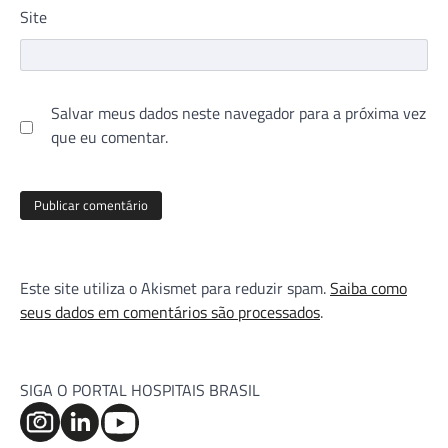
Site
Salvar meus dados neste navegador para a próxima vez
que eu comentar.
Este site utiliza o Akismet para reduzir spam.
Saiba como
seus dados em comentários são processados
.
SIGA O PORTAL HOSPITAIS BRASIL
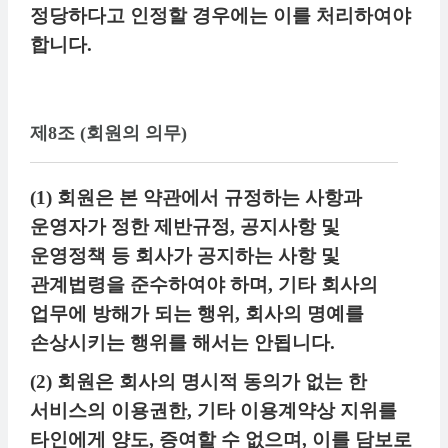
정당하다고 인정할 경우에는 이를 처리하여야
합니다.
제8조 (회원의 의무)
(1) 회원은 본 약관에서 규정하는 사항과
운영자가 정한 제반규정, 공지사항 및
운영정책 등 회사가 공지하는 사항 및
관계법령을 준수하여야 하며, 기타 회사의
업무에 방해가 되는 행위, 회사의 명예를
손상시키는 행위를 해서는 안됩니다.
(2) 회원은 회사의 명시적 동의가 없는 한
서비스의 이용권한, 기타 이용계약상 지위를
타인에게 양도, 증여할 수 없으며, 이를 담보로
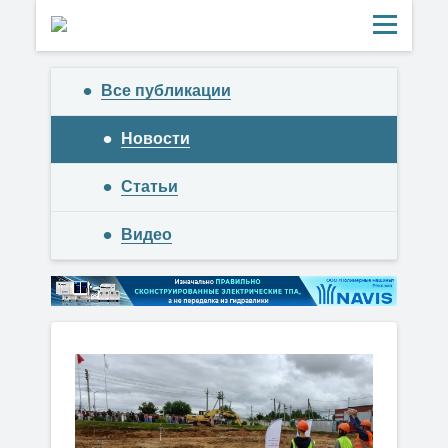
Все публикации
Новости
Статьи
Видео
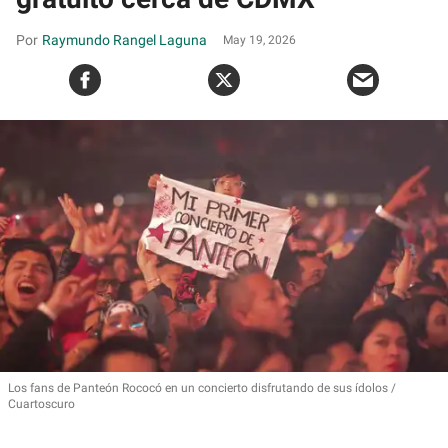
Raymundo Rangel Laguna
May 19, 2026
Los fans de Panteón Rococó en un concierto disfrutando de sus ídolos
Cuartoscuro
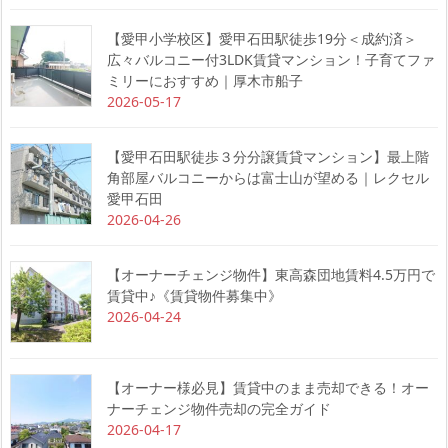
【愛甲小学校区】愛甲石田駅徒歩19分＜成約済＞
広々バルコニー付3LDK賃貸マンション！子育てファ
ミリーにおすすめ｜厚木市船子
2026-05-17
【愛甲石田駅徒歩３分分譲賃貸マンション】最上階
角部屋バルコニーからは富士山が望める｜レクセル
愛甲石田
2026-04-26
【オーナーチェンジ物件】東高森団地賃料4.5万円で
賃貸中♪《賃貸物件募集中》
2026-04-24
【オーナー様必見】賃貸中のまま売却できる！オー
ナーチェンジ物件売却の完全ガイド
2026-04-17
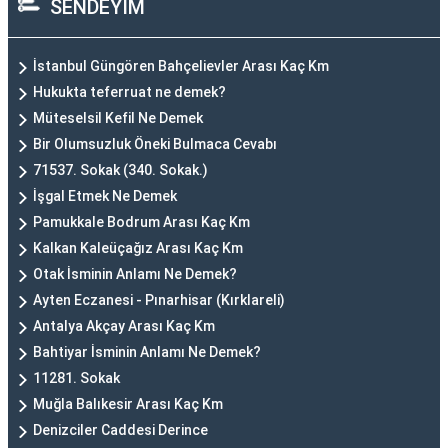
SENDEYİM
İstanbul Güngören Bahçelievler Arası Kaç Km
Hukukta teferruat ne demek?
Müteselsil Kefil Ne Demek
Bir Olumsuzluk Öneki Bulmaca Cevabı
71537. Sokak (340. Sokak.)
İşgal Etmek Ne Demek
Pamukkale Bodrum Arası Kaç Km
Kalkan Kaleüçağız Arası Kaç Km
Otak İsminin Anlamı Ne Demek?
Ayten Eczanesi - Pınarhisar (Kırklareli)
Antalya Akçay Arası Kaç Km
Bahtiyar İsminin Anlamı Ne Demek?
11281. Sokak
Muğla Balıkesir Arası Kaç Km
Denizciler Caddesi Derince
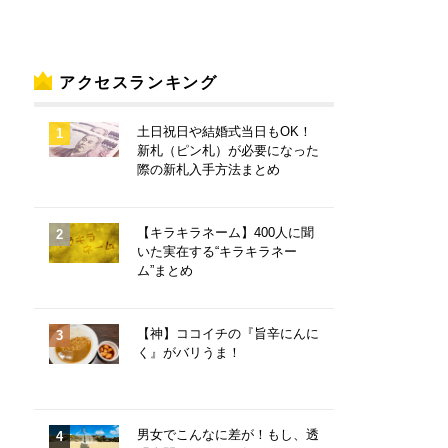
アクセスランキング
土日祝日や結婚式当日もOK！
新札（ピン札）が必要になった
際の新札入手方法まとめ
【キラキラネーム】400人に聞
いた実在する“キラキラネー
ム”まとめ
【神】ココイチの『旨辛にんに
く』がバリうま！
男女でこんなに差が！もし、透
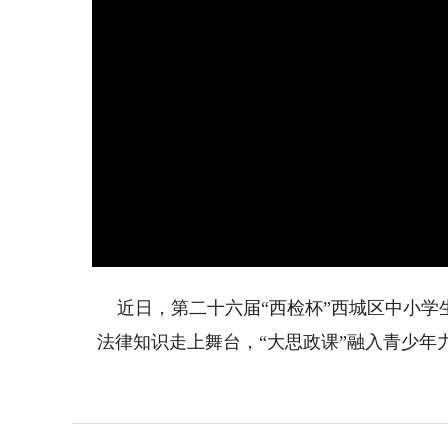
近日，第二十六届“西检杯”西城区中小学
法律知识走上舞台，“大思政课”融入青少年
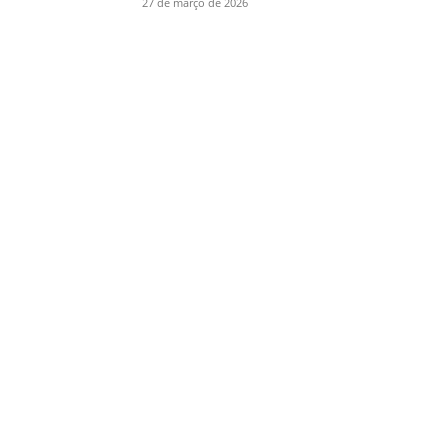
27 de março de 2026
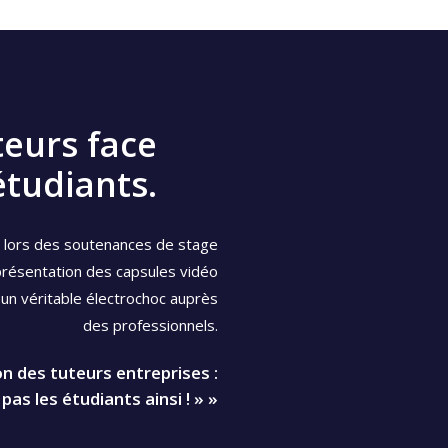
teurs face
étudiants.
ux lors des soutenances de stage
présentation des capsules vidéo
 un véritable électrochoc auprès
des professionnels.
ion des tuteurs entreprises :
pas les étudiants ainsi ! » »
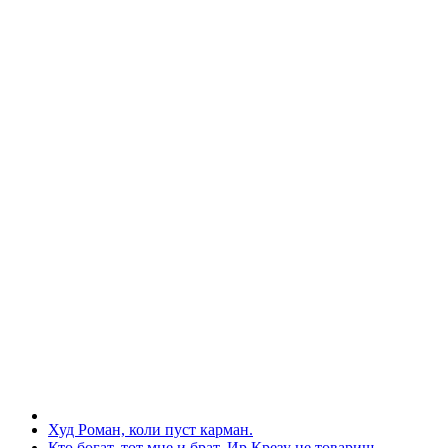
Худ Роман, коли пуст карман.
Кто богат, тот мне и брат. Ир Крезу не товарищ.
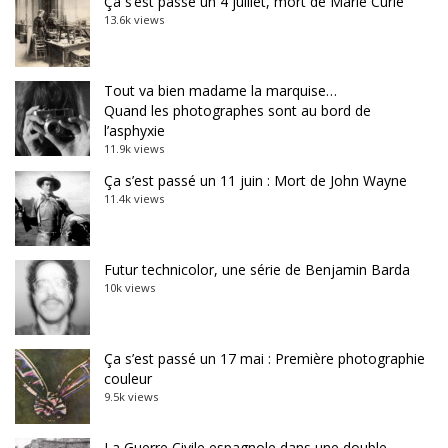
Ça s’est passé un 4 juillet, mort de Marie Curie
13.6k views
Tout va bien madame la marquise…
Quand les photographes sont au bord de
l’asphyxie
11.9k views
Ça s’est passé un 11 juin : Mort de John Wayne
11.4k views
Futur technicolor, une série de Benjamin Barda
10k views
Ça s’est passé un 17 mai : Première photographie
couleur
9.5k views
La Guerre Civile espagnole dans une double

Activity
Copy out the entries verbatim and leave the images out.

Written solution
Site
Salvar meus dados neste navegador para a próxima vez
que eu comentar.
Este site utiliza o Akismet para reduzir spam.
Saiba como
seus dados em comentários são processados
.
SIGA O PORTAL HOSPITAIS BRASIL
정당하다고 인정할 경우에는 이를 처리하여야
합니다.
제8조 (회원의 의무)
(1) 회원은 본 약관에서 규정하는 사항과
운영자가 정한 제반규정, 공지사항 및
운영정책 등 회사가 공지하는 사항 및
관계법령을 준수하여야 하며, 기타 회사의
업무에 방해가 되는 행위, 회사의 명예를
손상시키는 행위를 해서는 안됩니다.
(2) 회원은 회사의 명시적 동의가 없는 한
서비스의 이용권한, 기타 이용계약상 지위를
타인에게 양도, 증여할 수 없으며, 이를 담보로
Все публикации
Новости
Статьи
Видео
Raymundo Rangel Laguna
May 19, 2026
Los fans de Panteón Rococó en un concierto disfrutando de sus ídolos
Cuartoscuro
【愛甲小学校区】愛甲石田駅徒歩19分＜成約済＞
広々バルコニー付3LDK賃貸マンション！子育てファ
ミリーにおすすめ｜厚木市船子
2026-05-17
【愛甲石田駅徒歩３分分譲賃貸マンション】最上階
角部屋バルコニーからは富士山が望める｜レクセル
愛甲石田
2026-04-26
【オーナーチェンジ物件】東高森団地賃料4.5万円で
賃貸中♪《賃貸物件募集中》
2026-04-24
【オーナー様必見】賃貸中のまま売却できる！オー
ナーチェンジ物件売却の完全ガイド
2026-04-17
SENDEYİM
İstanbul Güngören Bahçelievler Arası Kaç Km
Hukukta teferruat ne demek?
Müteselsil Kefil Ne Demek
Bir Olumsuzluk Öneki Bulmaca Cevabı
71537. Sokak (340. Sokak.)
İşgal Etmek Ne Demek
Pamukkale Bodrum Arası Kaç Km
Kalkan Kaleüçağız Arası Kaç Km
Otak İsminin Anlamı Ne Demek?
Ayten Eczanesi - Pınarhisar (Kırklareli)
Antalya Akçay Arası Kaç Km
Bahtiyar İsminin Anlamı Ne Demek?
11281. Sokak
Muğla Balıkesir Arası Kaç Km
Denizciler Caddesi Derince
アクセスランキング
土日祝日や結婚式当日もOK！
新札（ピン札）が必要になった
際の新札入手方法まとめ
【キラキラネーム】400人に聞
いた実在する“キラキラネー
ム”まとめ
【神】ココイチの『旨辛にんに
く』がバリうま！
男女でこんなに差が！もし、透
近日，第二十六届“西检杯”西城区中小学
法律知识走上舞台，“大思政课”融入青少年
27 de março de 2026
teurs face
étudiants.
ux lors des soutenances de stage
présentation des capsules vidéo
 un véritable électrochoc auprès
des professionnels.
ion des tuteurs entreprises :
pas les étudiants ainsi ! » »
Худ Роман, коли пуст карман.
Кто богат, тот мне и брат. Ир Крезу не товарищ.
Ça s’est passé un 4 juillet, mort de Marie Curie
13.6k views
Tout va bien madame la marquise…
Quand les photographes sont au bord de
l’asphyxie
11.9k views
Ça s’est passé un 11 juin : Mort de John Wayne
11.4k views
Futur technicolor, une série de Benjamin Barda
10k views
Ça s’est passé un 17 mai : Première photographie
couleur
9.5k views
La Guerre Civile espagnole dans une double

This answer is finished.